Old Black Top takes you around a couple of bends and up gentle climbs. The “T” course gives you the up-tempo cardio that in theory reinforces the strength-building of long mountain slogs in the Shenandoahs, the Massanuttens, or on the Appalachian Trail, that serious trail runners need. In theory. Still, the fire-road trails demand more energy than running neighborhood streets. And today I feel the extra drain on my stamina, what stamina I’ve got left, even at the slower pace.

I recall feeling the same back in the spring, when I resumed running after laying off for six weeks to recover from three days in the hospital in late February. I landed there after finishing a long mountain trail event, down with rhabdomyolysis or “rhabdo,” caused by muscle waste inflaming the kidneys.  But I bounced back quickly and hustled to get ready for the Cruel Jewel 100-miler, a tough run in northeastern Georgia in May. I got 80 miles at CJ and felt good about it.

Today I can tell I haven’t bounced back. I ease off my pace, shorten my stride, work on breathing. I recall how good it felt when back in June, only four months ago, I finished a 50-mile night race on these same trails and was ready to go again within days.

The westbound cross of the “T” is a mile out and back, so I meet Alex streaking past after he makes his turn, we yell encouragement. I steam on, make one more turn and see the concrete marker for the Oak Ridge Trail. Passing the marker, you’re as good as finished with the “out” part of Old Black Top.

I make the turn, feeling good. On the return the trail dips slightly and I lengthen my stride, feeling a breeze as I pick up the pace. It’s a fast mile back to the intersection and I push hard past it, then head east toward the Turkey Run campground. I feel the chest thing still nagging. There’s Alex again, heading back now, half-mile ahead of me. We high-five and he’s gone, and—I admit it—I slow down. We’re not racing, after all.

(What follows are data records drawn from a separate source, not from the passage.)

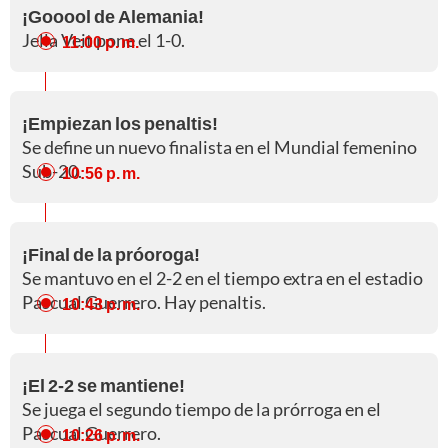
¡Gooool de Alemania!
Jella Veit pone el 1-0.
11:00 p. m.
¡Empiezan los penaltis!
Se define un nuevo finalista en el Mundial femenino
Sub-20.
10:56 p. m.
¡Final de la próoroga!
Se mantuvo en el 2-2 en el tiempo extra en el estadio
Pascual Guerrero. Hay penaltis.
10:43 p. m.
¡El 2-2 se mantiene!
Se juega el segundo tiempo de la prórroga en el
Pascual Guerrero.
10:26 p. m.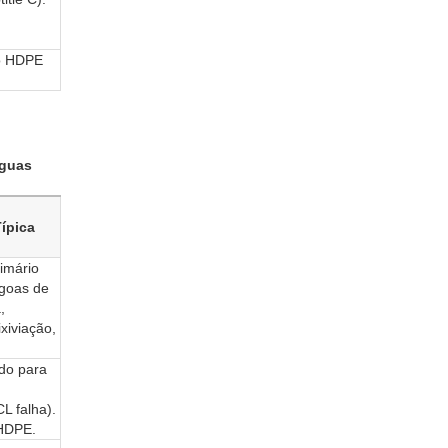
 o HDPE
águas
ípica
imário
agoas de
,
ixiviação,
do para
L falha).
 HDPE.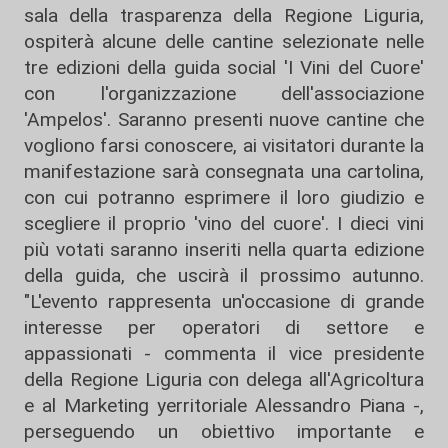
sala della trasparenza della Regione Liguria,
ospiterà alcune delle cantine selezionate nelle
tre edizioni della guida social 'I Vini del Cuore'
con l'organizzazione dell'associazione
'Ampelos'. Saranno presenti nuove cantine che
vogliono farsi conoscere, ai visitatori durante la
manifestazione sarà consegnata una cartolina,
con cui potranno esprimere il loro giudizio e
scegliere il proprio 'vino del cuore'. I dieci vini
più votati saranno inseriti nella quarta edizione
della guida, che uscirà il prossimo autunno.
"L'evento rappresenta un'occasione di grande
interesse per operatori di settore e
appassionati - commenta il vice presidente
della Regione Liguria con delega all'Agricoltura
e al Marketing yerritoriale Alessandro Piana -,
perseguendo un obiettivo importante e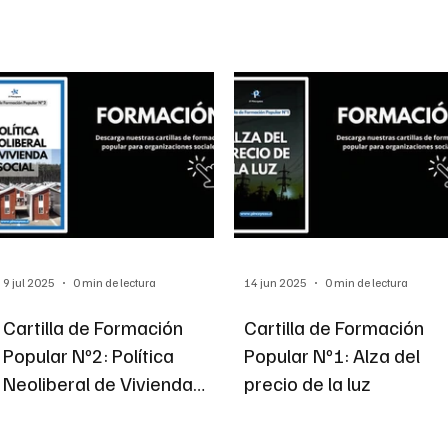
ción
Educación
Internacional
Editorial
9 jul 2025
0 min de lectura
14 jun 2025
0 min de lectura
Cartilla de Formación
Cartilla de Formación
Popular Nº2: Política
Popular Nº1: Alza del
Neoliberal de Vivienda
precio de la luz
Social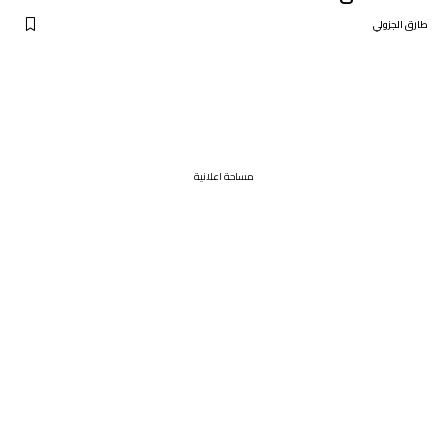
طارق الجزولي
مساحة اعلانية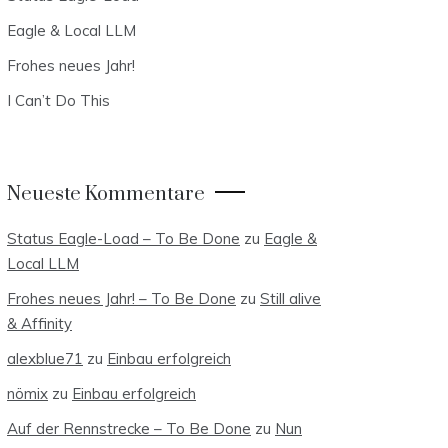
Eagle & Local LLM
Frohes neues Jahr!
I Can’t Do This
Neueste Kommentare
Status Eagle-Load – To Be Done
zu
Eagle &
Local LLM
Frohes neues Jahr! – To Be Done
zu
Still alive
& Affinity
alexblue71
zu
Einbau erfolgreich
nömix
zu
Einbau erfolgreich
Auf der Rennstrecke – To Be Done
zu
Nun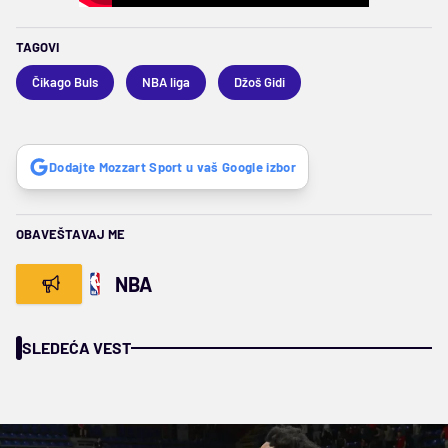
TAGOVI
Čikago Buls
NBA liga
Džoš Gidi
Dodajte Mozzart Sport u vaš Google izbor
OBAVEŠTAVAJ ME
NBA
SLEDEĆA VEST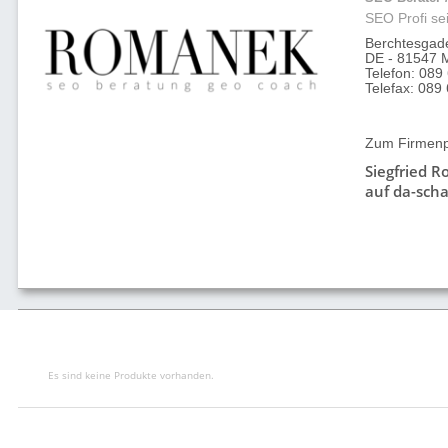
SEO Profi se
Berchtesgade
DE - 81547 
Telefon: 08
Telefax: 089
Zum Firmenpr
Siegfried 
auf da-scha
Es sind keine Produkte vorhanden.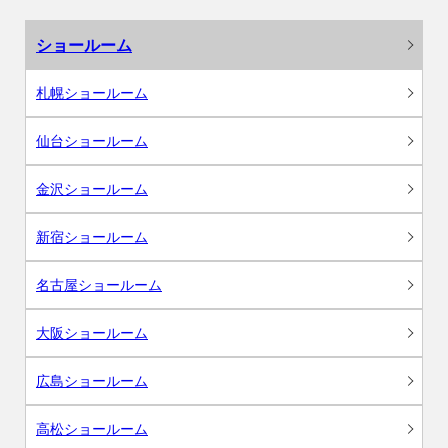
ショールーム
札幌ショールーム
仙台ショールーム
金沢ショールーム
新宿ショールーム
名古屋ショールーム
大阪ショールーム
広島ショールーム
高松ショールーム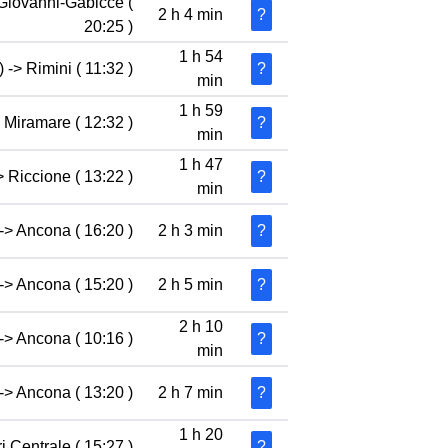
 Giovanni-Gabicce (
2 h 4 min
?
20:25 )
1 h 54
 -> Rimini ( 11:32 )
?
min
1 h 59
i Miramare ( 12:32 )
?
min
1 h 47
> Riccione ( 13:22 )
?
min
-> Ancona ( 16:20 )
2 h 3 min
?
-> Ancona ( 15:20 )
2 h 5 min
?
2 h 10
-> Ancona ( 10:16 )
?
min
-> Ancona ( 13:20 )
2 h 7 min
?
1 h 20
i Centrale ( 15:27 )
?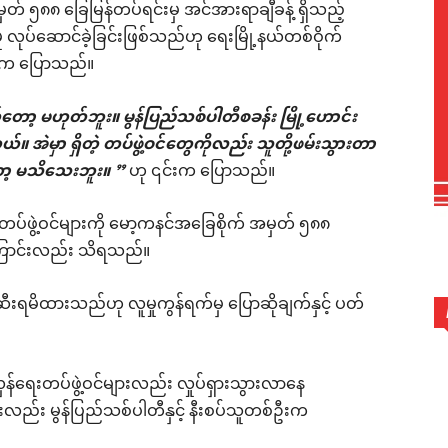
တ် ၅၈၈ ခြေမြန်တပ်ရင်းမှ အင်အားရာချီခန့် ရှိသည့်
လုပ်ဆောင်ခဲ့ခြင်းဖြစ်သည်ဟု ရေးမြို့နယ်တစ်ဝိုက်
ဦးက ပြောသည်။
ာ့ မဟုတ်ဘူး။ မွန်ပြည်သစ်ပါတီစခန်း မြို့ဟောင်း
။ အဲမှာ ရှိတဲ့ တပ်ဖွဲ့ဝင်တွေကိုလည်း သူတို့ဖမ်းသွားတာ
ာ့ မသိသေးဘူး။ ”
ဟု ၎င်းက ပြောသည်။
ပ်ဖွဲ့ဝင်များကို မော့ကနင်အခြေစိုက် အမှတ် ၅၈၈
ကြောင်းလည်း သိရသည်။
ရမိထားသည်ဟု လူမှုကွန်ရက်မှ ပြောဆိုချက်နှင့် ပတ်
ှန်ရေးတပ်ဖွဲ့ဝင်များလည်း လှုပ်ရှားသွားလာနေ
်းလည်း မွန်ပြည်သစ်ပါတီနှင့် နီးစပ်သူတစ်ဦးက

In a way, we are, or I am. I need this slog. I’m moving well, the woods is flowing by, the trail a hazy vision through brilliant fall colors. The not-so-secret truth about these things: keep moving, never stop. A sudden spasm of pain rises from my stomach. I slug some water, then slug more. I wheeze a bit and let up. I’m back on the downside of Burma Road, heading for the bridge. From there, two more turns and a gentle climb to the gate at 234.

When I ran tough trails three or four times each week I flew over these fire roads. Things are different now. Highly unlikely I’ll be attempting Cruel Jewel’s Dragon Spine next May, as I hoped to just a couple of months ago. That’s tough on my ego. But it’s a dose of brute reality. After all, the joy of existence is in recognizing its nature, and its creation. That is, recognizing God’s defiant presence in our lives, whatever our lives mean to us, maybe in a sudden flash of understanding, maybe on a forest trail, somewhere, anywhere.

I see the 234 gate coming to me. Another small finish, another task completed. I settle into a slow, then a still-slower jog, savoring the physical rush, but then taking in the lesson hidden in the quiet of the woods: keep moving, never stop—persevere, face the pain and doubt, complete the mission, reach the trail’s end.